Given an array of length $n$ and a number $k$, we need to process $q$ queries of the following types:

$1 \ a \ b$: Change the value of the number at position $a$ to $b$

$2 \ l \ r \ s$: Find how many arrays exist which can be formed with the numbers from positions $l$ to $r$, such that the value of each of the numbers is at least $k$ and the sum of the values is equal to $s$, if the only operation we can make is to increase values of the numbers from the array. Since the number of arrays can be really big, print the answer mod $10^9 + 7$

Input

The first line will contain three integers, $n$, $q$ and $k$, which represent the length of the array, the number of queries we need to process and the minimal threshold for the value of each number with respect to the second type of query.

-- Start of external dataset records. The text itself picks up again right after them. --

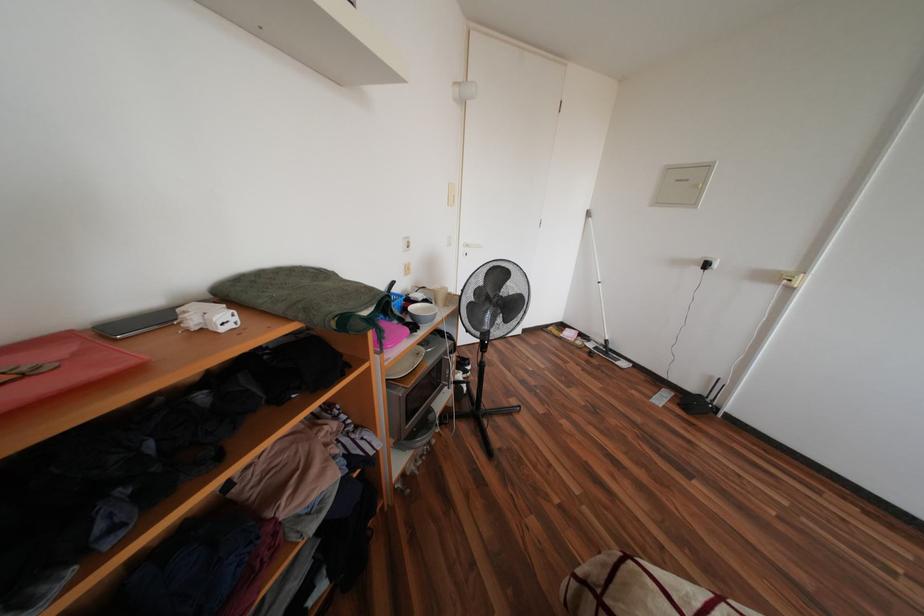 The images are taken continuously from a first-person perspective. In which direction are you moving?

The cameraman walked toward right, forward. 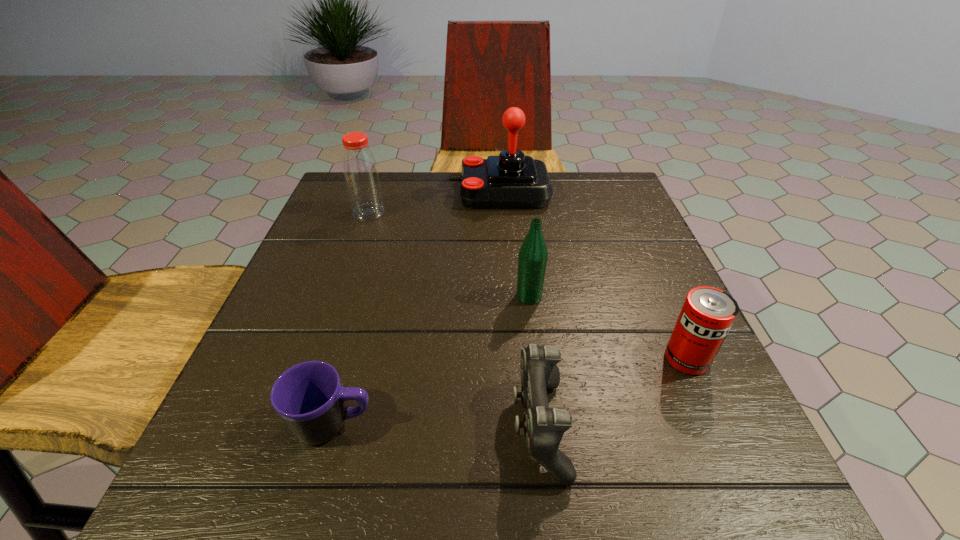 Find the location of a particular element. joystick is located at coordinates (511, 180).

I want to click on the farther bottle, so click(x=362, y=180).

I want to click on the third farthest object, so click(x=533, y=255).

Locate an element on the screen. the right bottle is located at coordinates (533, 255).

This screenshot has height=540, width=960. What are the coordinates of `can` in the screenshot? It's located at (707, 315).

At what (x,y) coordinates should I click in order to perform the action: click on the third shortest object. Please return your answer as a coordinate pair (x, y). This screenshot has width=960, height=540. Looking at the image, I should click on (707, 315).

Locate an element on the screen. This screenshot has width=960, height=540. the second shortest object is located at coordinates (544, 427).

Where is `the shortest object`? The height and width of the screenshot is (540, 960). the shortest object is located at coordinates (309, 398).

Where is `vacant area located on the base of the joystick`? This screenshot has height=540, width=960. vacant area located on the base of the joystick is located at coordinates (385, 192).

Identify the location of vacant area situated on the base of the joystick. The height and width of the screenshot is (540, 960). (373, 192). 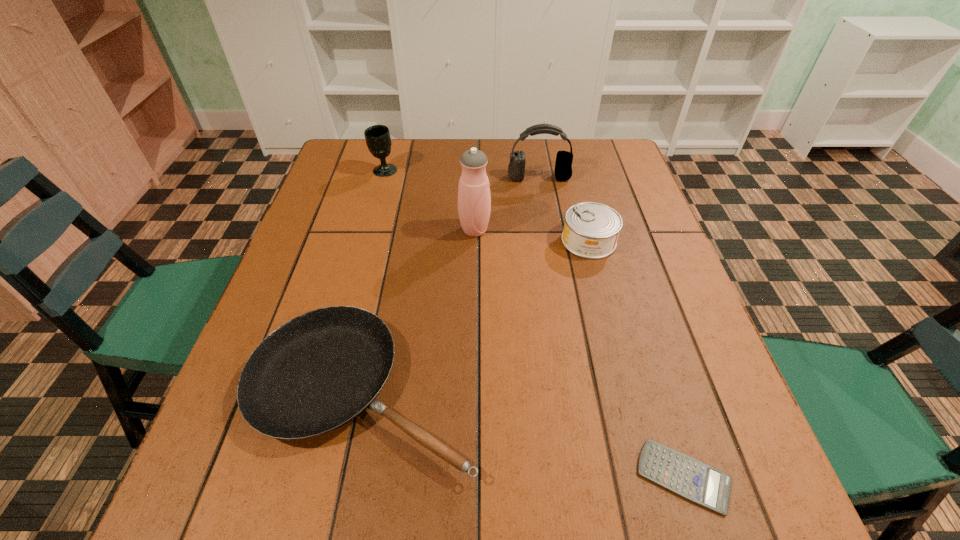 Locate an element on the screen. The width and height of the screenshot is (960, 540). object that is at the far left corner is located at coordinates (378, 139).

This screenshot has width=960, height=540. What are the coordinates of `object located in the near left corner section of the desktop` in the screenshot? It's located at (317, 372).

This screenshot has width=960, height=540. Identify the location of object situated at the near right corner. (692, 479).

This screenshot has height=540, width=960. In the image, there is a desktop. What are the coordinates of `free space at the far edge` in the screenshot? It's located at (398, 153).

This screenshot has width=960, height=540. In the image, there is a desktop. In order to click on vacant space at the left edge in this screenshot , I will do `click(355, 216)`.

You are a GUI agent. You are given a task and a screenshot of the screen. Output one action in this format:
    pyautogui.click(x=<x>, y=<y>)
    Task: Click on the free space at the right edge of the desktop
    
    Given the screenshot: What is the action you would take?
    pyautogui.click(x=627, y=195)

Locate an element on the screen. The height and width of the screenshot is (540, 960). vacant area at the far right corner of the desktop is located at coordinates (604, 156).

You are a GUI agent. You are given a task and a screenshot of the screen. Output one action in this format:
    pyautogui.click(x=<x>, y=<y>)
    Task: Click on the free spot at the near right corner of the desktop
    
    Given the screenshot: What is the action you would take?
    pyautogui.click(x=683, y=537)

The height and width of the screenshot is (540, 960). I want to click on vacant area that lies between the headset and the can, so click(564, 210).

The image size is (960, 540). I want to click on free spot between the fifth tallest object and the chalice, so click(373, 280). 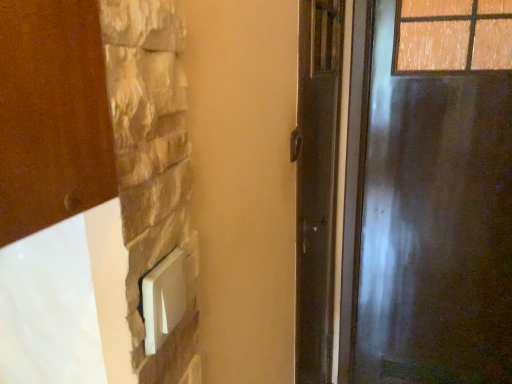 What is the approximate width of matte brown door at right?

The width of matte brown door at right is 14.07 centimeters.

What is the approximate height of matte brown door at right?

The height of matte brown door at right is 5.77 feet.

You are a GUI agent. You are given a task and a screenshot of the screen. Output one action in this format:
    pyautogui.click(x=<x>, y=<y>)
    Task: Click on the matte brown door at right
    
    Given the screenshot: What is the action you would take?
    pyautogui.click(x=425, y=218)

Describe the element at coordinates (425, 218) in the screenshot. I see `matte brown door at right` at that location.

Find the location of a particular element. This screenshot has height=384, width=512. matte brown door at right is located at coordinates (425, 218). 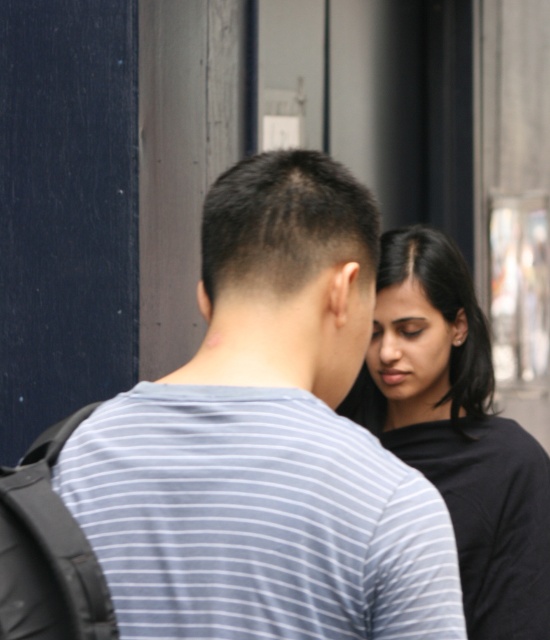 You are a photographer trying to capture a group photo of the two people in the scene. The minimum distance required between subjects for the camera to focus properly is 3.5 feet. Can you take a clear photo of both the gray striped shirt at center and the black matte shirt at right without moving them?

The gray striped shirt at center and the black matte shirt at right are 4.00 feet apart from each other, which exceeds the minimum required distance of 3.5 feet. Therefore, the photographer can take a clear photo of both subjects without moving them.

You are standing in front of the two people in the image. You want to place a small sticker on the point that is closer to you. Which point should you choose between point (x=374, y=480) and point (x=517, y=518)?

You should choose point (x=374, y=480) because it is closer to the viewer than point (x=517, y=518).

You are a photographer trying to capture a candid shot of both the gray striped shirt at center and the black matte shirt at right. Since you want to ensure both are in focus, which one should you focus on first to maximize the chances of both being sharp?

You should focus on the gray striped shirt at center first because it is closer to the viewer than the black matte shirt at right. By focusing on the closer object, the depth of field will extend backward, increasing the likelihood that both subjects are in acceptable focus. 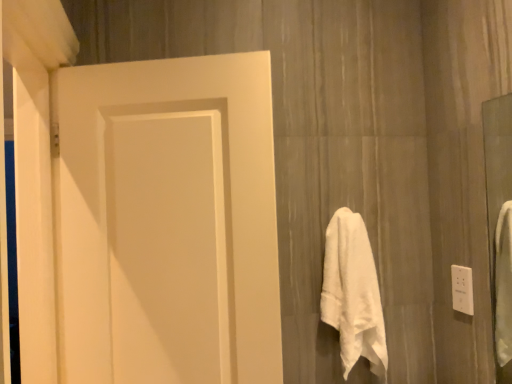 Question: Is white plastic outlet at right spatially inside white soft towel at center-right, or outside of it?

Choices:
 (A) inside
 (B) outside

Answer: (B)

Question: From the image's perspective, is white plastic outlet at right above or below white soft towel at center-right?

Choices:
 (A) below
 (B) above

Answer: (B)

Question: Which object is positioned farthest from the white plastic outlet at right?

Choices:
 (A) matte white door at left
 (B) white soft towel at center-right

Answer: (A)

Question: Which object is positioned farthest from the matte white door at left?

Choices:
 (A) white soft towel at center-right
 (B) white plastic outlet at right

Answer: (B) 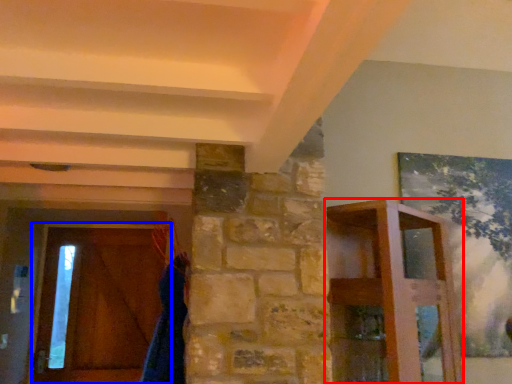 Question: Among these objects, which one is nearest to the camera, furniture (highlighted by a red box) or barn door (highlighted by a blue box)?

Choices:
 (A) furniture
 (B) barn door

Answer: (A) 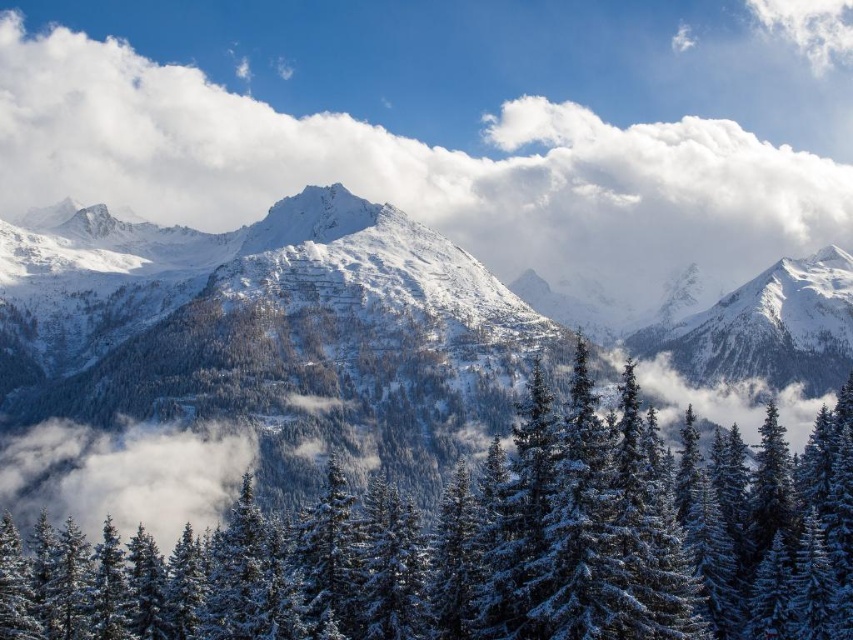 Can you confirm if white fluffy cloud at upper center is positioned above white snow-covered peak at center?

Yes, white fluffy cloud at upper center is above white snow-covered peak at center.

Where is `white fluffy cloud at upper center`? The height and width of the screenshot is (640, 853). white fluffy cloud at upper center is located at coordinates click(x=421, y=164).

Does snow-covered pine trees at center have a greater height compared to white fluffy cloud at lower left?

Indeed, snow-covered pine trees at center has a greater height compared to white fluffy cloud at lower left.

Find the location of a particular element. snow-covered pine trees at center is located at coordinates (490, 545).

Does snow-covered pine trees at center appear over white fluffy cloud at upper center?

No, snow-covered pine trees at center is not above white fluffy cloud at upper center.

Which is more to the right, snow-covered pine trees at center or white fluffy cloud at upper center?

snow-covered pine trees at center is more to the right.

Locate an element on the screen. This screenshot has height=640, width=853. snow-covered pine trees at center is located at coordinates (490, 545).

The second line of the input will contain the initial array $v$.

The next $q$ lines of the input will contain the description of the queries.

Output

The output will contain a line for each query of type $2$, with the answer for each query of type $2$.

Constraints

• $1 \leq n \leq 5 \cdot 10^4$
• $1 \leq q \leq 2\cdot 10^5$
• $1 \leq k \leq 20$
• $1 \leq v[i], b \leq 100$
• $1 \leq a, l, r \leq n$
• $1 \leq s \leq 2 \cdot 10^6$
• For tests worth $20$ points, $1 \leq n \leq 20$
• For tests worth $40$ additional points, $1 \leq n \leq 2 \ 000$, $1 \leq q \leq 5 \ 000$

Example

stdin

4 5 2
0 0 0 3
2 1 4 10
1 1 2
2 2 3 3
1 2 4
2 1 2 6

stdout

4
0
1

Explanation

For the first query, the arrays we can get are [$2$, $2$, $3$, $3$], [$2$, $3$, $2$, $3$], [$3$, $2$, $2$, $3$], [$2$, $2$, $2$, $4$].